Sookie Stackhouse + literary snobbery

Embarrassing admission: I am addicted to the Sookie Stackhouse novels. This did not start at Book 1, with which I was nonplussed. "Pshaw," said I, nose in the air, "this be too juvenile a style for moi." Instead, I stuck to the TV series, True Blood, that was inspired by the books.

But everywhere I turned, online and offline, I was being told "Sookie will win you over, Sookie will win you over." I began to wonder if I may have been indulging in a teensy bit of literary snobbery (No! Could it be?), so when a friend offered to lend me the True Blood Omnibus (the first three books), I figured I'd have a go.

(This poster went up in my neighbourhood in SoHo before the first season of True Blood came out. We were all, like, "Waah!?")

Within three days, I'd read all three books. After another generous loan, the next two books were very quickly read. Not able to wait until I met up with my friend again (sorry, Ruby!) I made a trip to my local Borders bookstore, during the 50 percent off sale before it closed.

I purchased Book ELEVEN at the airport on Monday morning and, thanks to some lengthy flight delays, finished it that same night.

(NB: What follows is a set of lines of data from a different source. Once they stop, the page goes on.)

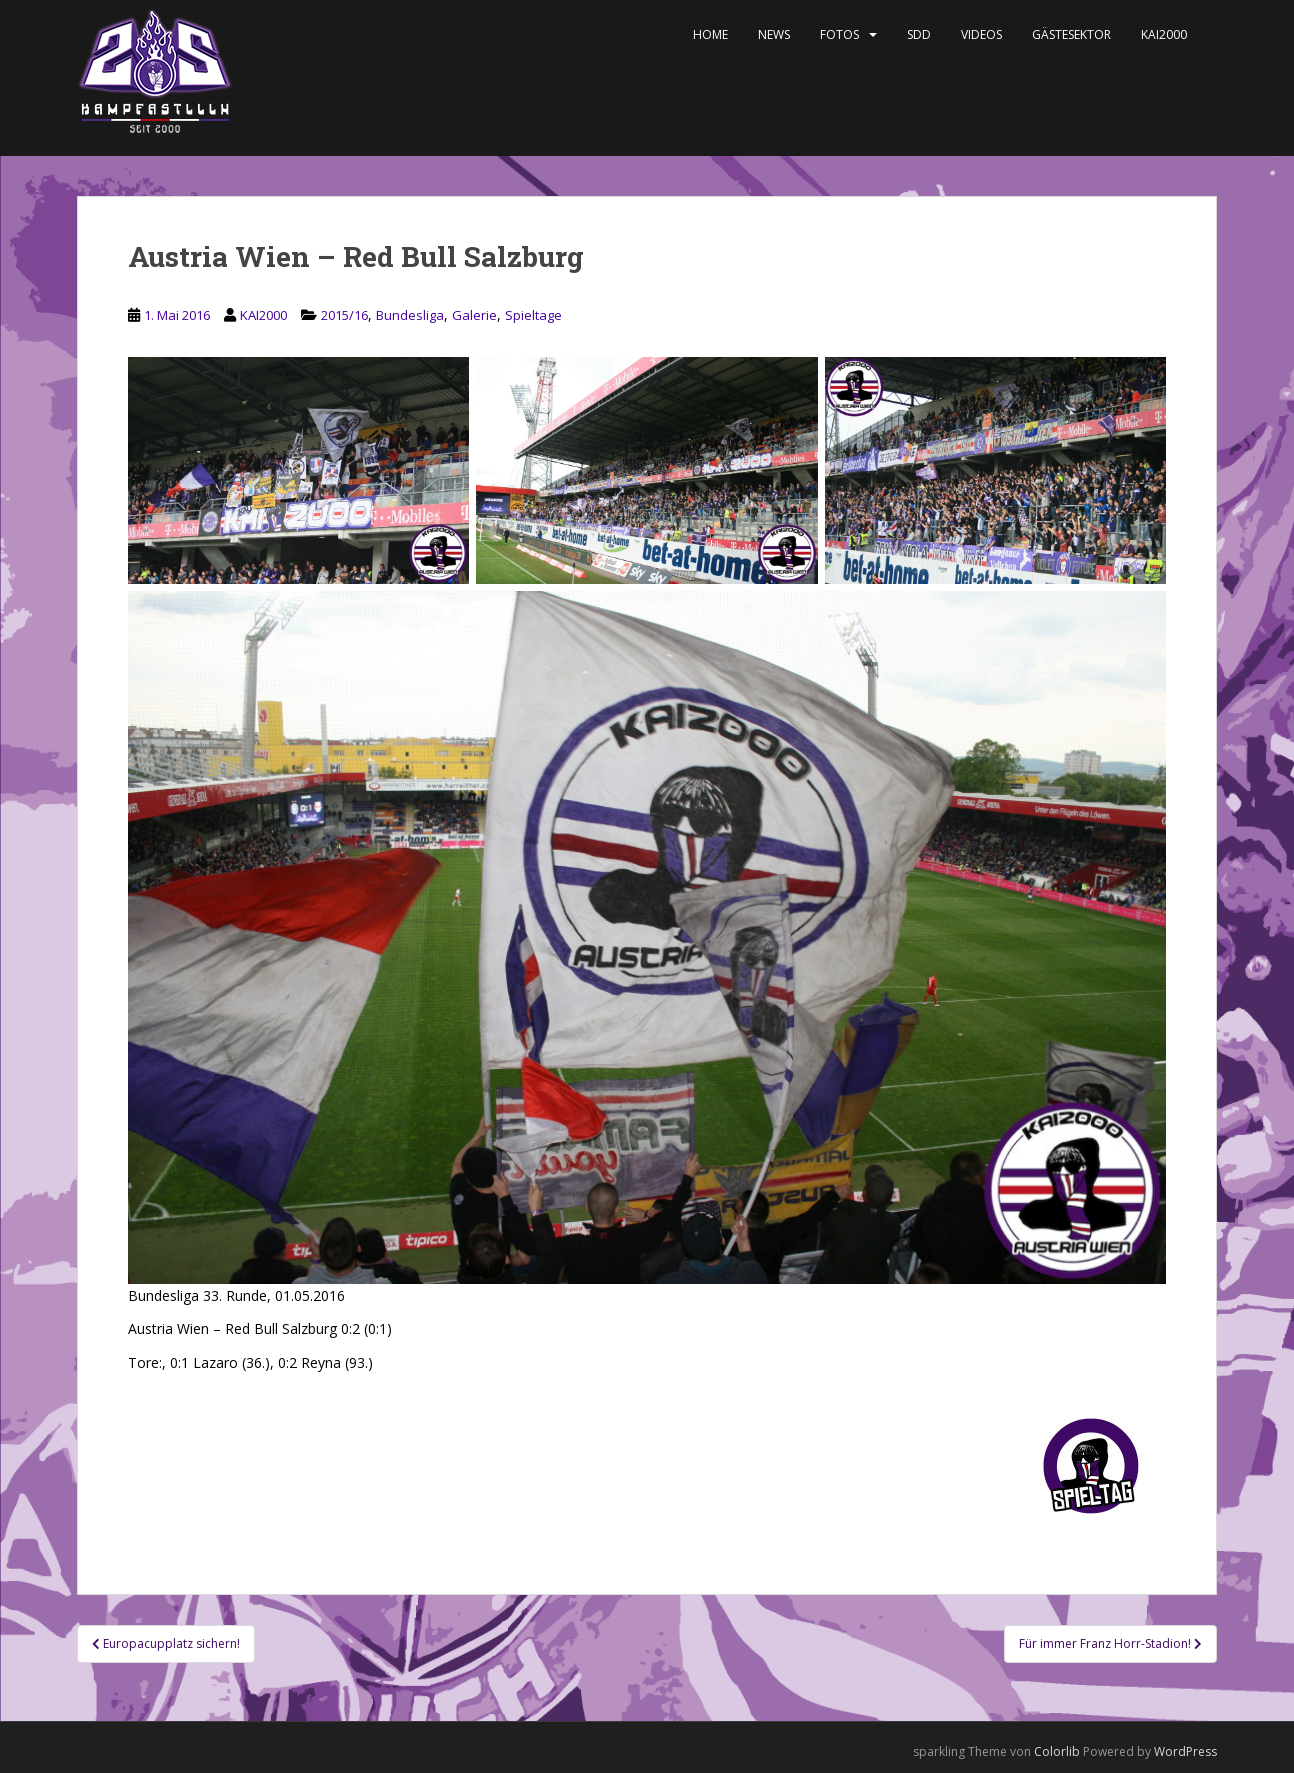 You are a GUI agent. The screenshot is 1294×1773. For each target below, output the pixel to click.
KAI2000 (1164, 34)
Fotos (839, 34)
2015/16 (344, 315)
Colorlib (1057, 1751)
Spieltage (533, 315)
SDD (919, 34)
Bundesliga (410, 315)
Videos (981, 34)
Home (710, 34)
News (774, 34)
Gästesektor (1071, 34)
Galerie (474, 315)
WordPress (1185, 1751) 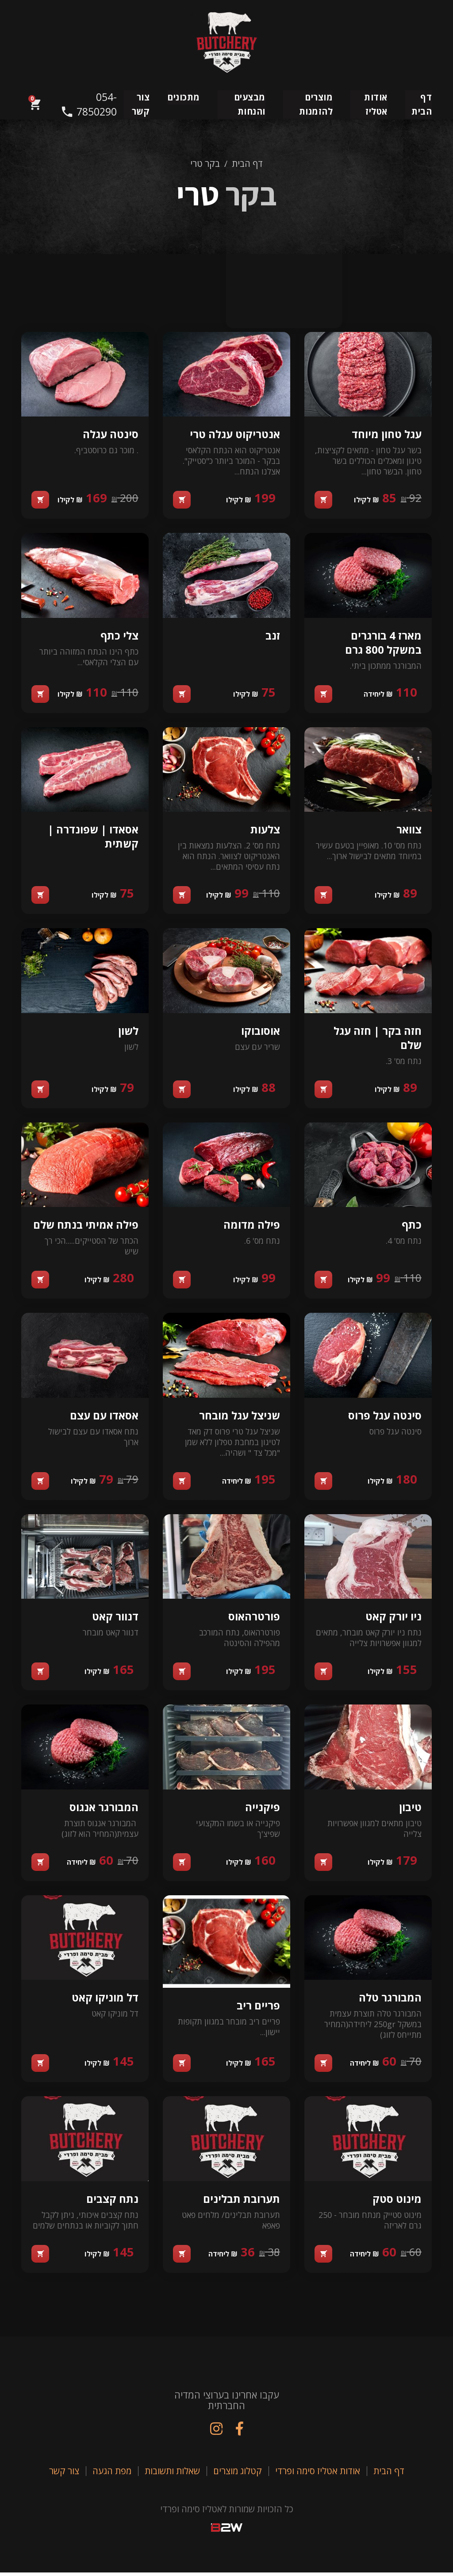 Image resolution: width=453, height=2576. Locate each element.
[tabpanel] (226, 1297)
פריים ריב (258, 2008)
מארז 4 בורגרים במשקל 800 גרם (383, 643)
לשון (128, 1032)
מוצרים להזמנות (316, 104)
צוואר (408, 830)
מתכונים (183, 97)
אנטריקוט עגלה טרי (234, 435)
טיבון (410, 1809)
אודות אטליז (376, 104)
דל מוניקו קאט (104, 2000)
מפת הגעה (111, 2474)
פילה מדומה (251, 1226)
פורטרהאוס (254, 1618)
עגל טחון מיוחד (386, 435)
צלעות (265, 830)
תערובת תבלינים (241, 2201)
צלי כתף (119, 636)
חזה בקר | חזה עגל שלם (377, 1039)
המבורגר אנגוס (103, 1809)
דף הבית (421, 104)
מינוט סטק (396, 2201)
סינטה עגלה (110, 435)
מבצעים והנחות (249, 104)
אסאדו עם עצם (103, 1417)
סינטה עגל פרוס (384, 1417)
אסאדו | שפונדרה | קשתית (92, 837)
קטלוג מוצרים (237, 2474)
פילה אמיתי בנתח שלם (85, 1226)
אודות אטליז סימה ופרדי (317, 2474)
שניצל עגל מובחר (239, 1417)
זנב (272, 636)
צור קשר (141, 104)
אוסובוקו (260, 1032)
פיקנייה (262, 1809)
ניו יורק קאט (393, 1618)
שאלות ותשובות (172, 2474)
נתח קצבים (112, 2201)
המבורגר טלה (389, 2000)
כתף (411, 1226)
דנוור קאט (115, 1618) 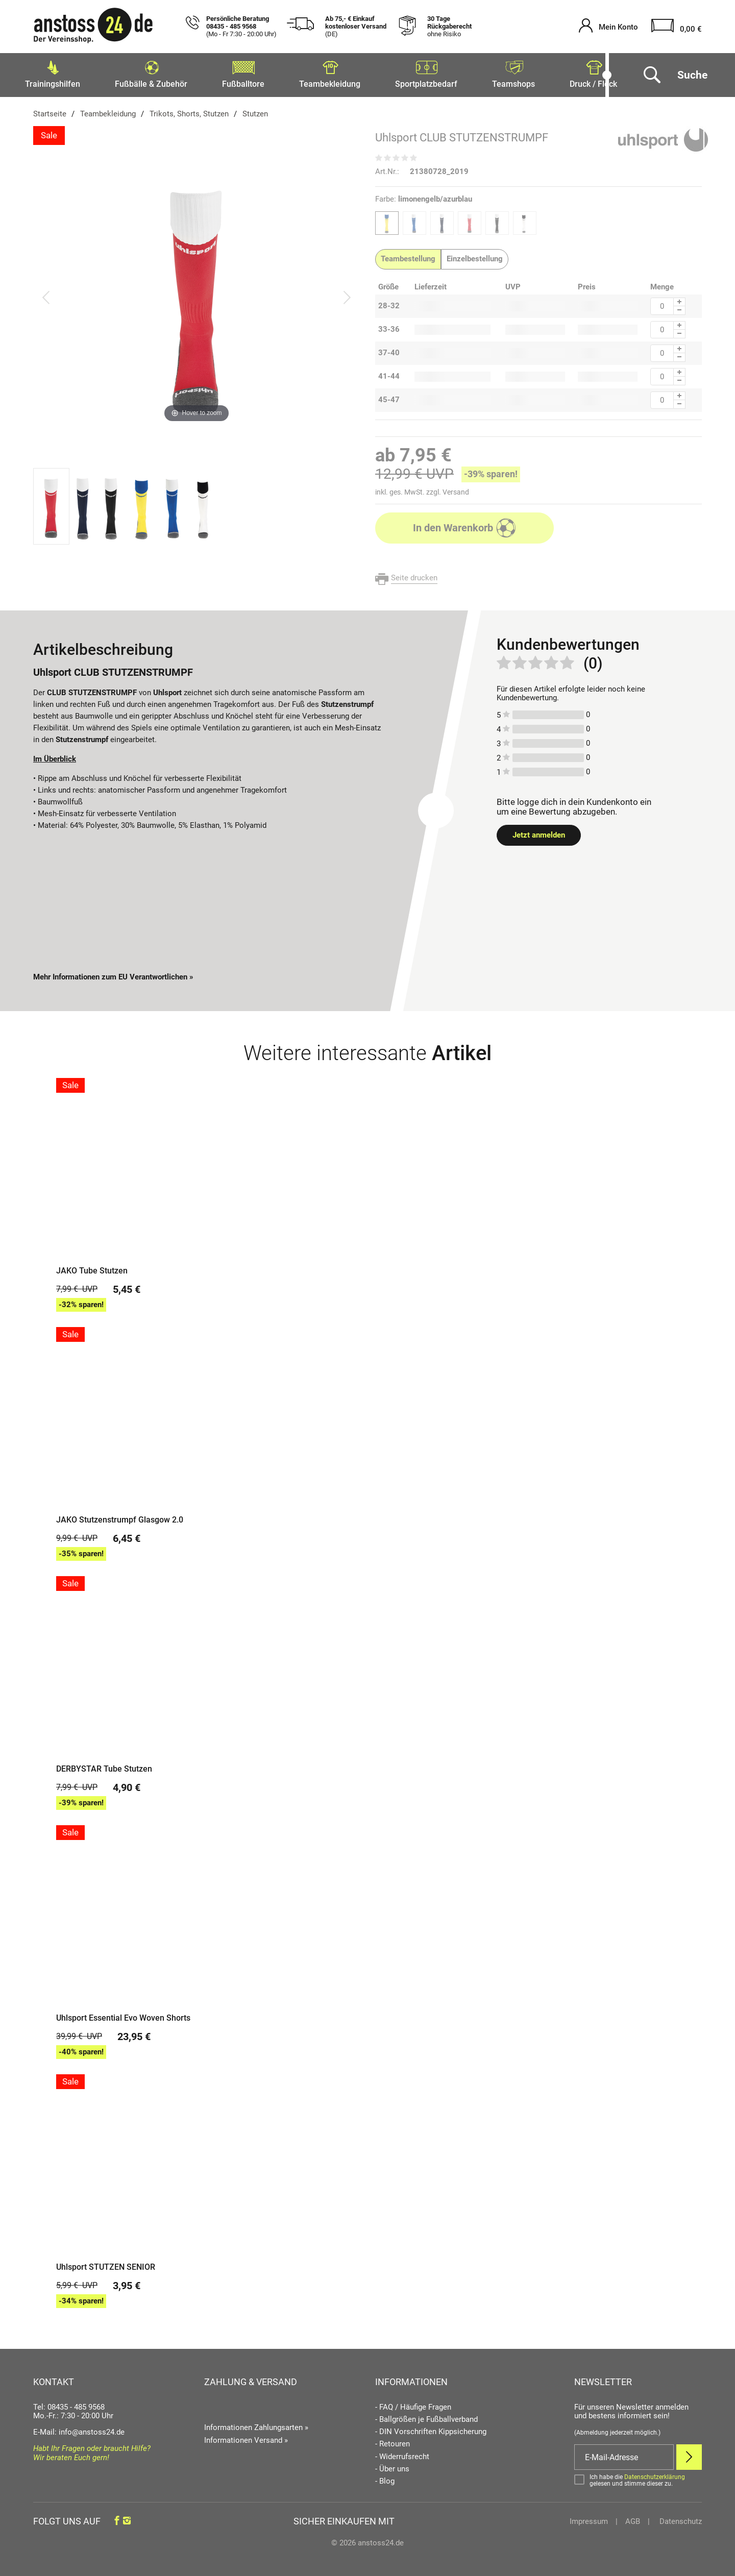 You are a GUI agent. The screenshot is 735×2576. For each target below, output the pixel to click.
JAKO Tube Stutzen (92, 1267)
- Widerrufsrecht (402, 2453)
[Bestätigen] (638, 2477)
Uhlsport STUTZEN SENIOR (105, 2264)
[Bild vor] (347, 294)
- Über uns (392, 2466)
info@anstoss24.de (92, 2429)
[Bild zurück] (46, 294)
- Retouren (392, 2441)
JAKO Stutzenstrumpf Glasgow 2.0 (119, 1517)
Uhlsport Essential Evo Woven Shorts (123, 2015)
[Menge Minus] (679, 307)
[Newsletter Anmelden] (689, 2454)
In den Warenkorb (465, 524)
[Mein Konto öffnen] (608, 27)
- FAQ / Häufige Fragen (413, 2404)
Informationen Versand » (246, 2437)
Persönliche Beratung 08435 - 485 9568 (241, 26)
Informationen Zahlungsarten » (256, 2424)
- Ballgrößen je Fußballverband (426, 2416)
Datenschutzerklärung (654, 2473)
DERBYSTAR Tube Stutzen (104, 1766)
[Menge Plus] (679, 299)
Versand (456, 489)
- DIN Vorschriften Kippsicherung (430, 2428)
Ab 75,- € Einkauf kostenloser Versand (355, 26)
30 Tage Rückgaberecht (449, 26)
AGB (632, 2518)
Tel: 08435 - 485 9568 (69, 2404)
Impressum (589, 2518)
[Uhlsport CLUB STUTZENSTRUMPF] (196, 294)
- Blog (385, 2478)
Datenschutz (679, 2518)
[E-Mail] (624, 2454)
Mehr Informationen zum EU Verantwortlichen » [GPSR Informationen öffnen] (113, 973)
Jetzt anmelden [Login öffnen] (538, 832)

I now wish to urge Ms Charlaine Harris to hurry up and finish the next one. While I'm at it, I'd also like to take the opportunity to state that I am most definitely of the Team Eric persuasion, and hope she will bear this in mind as she writes.

(Interesting fact gleaned in literature classes: when Charles Dickens wrote The Old Curiosity Shop in instalments, he was inundated with letters imploring him not to kill off Little Nell. It didn't work then, but this reader is hoping Ms Harris will be more open to a heartfelt plea.)

So I have my friend Ruby and the lovely ladies of the Book Lover's Hideaway group on Goodreads to thank for slapping me out of my snobbery, encouraging me to try a new genre, and unintentionally giving me permission to get lost in what amounts to pure entertainment.

Most often, my reading choices are like fine dining. I want something clever, something unique, something that challenges me to think differently or face difficult issues, or transports me to a depth of emotion or experience that I could never have conjured in my own imagination.

There's nothing wrong with that, of course, but my foray into Sookie's world has been like sinking my teeth into a spicy meatball pizza at Arturo's on West Houston, and washing it down with a bottle of rough chianti, after a year-long diet of fois gras and alpine riesling. Lip-smackingly good!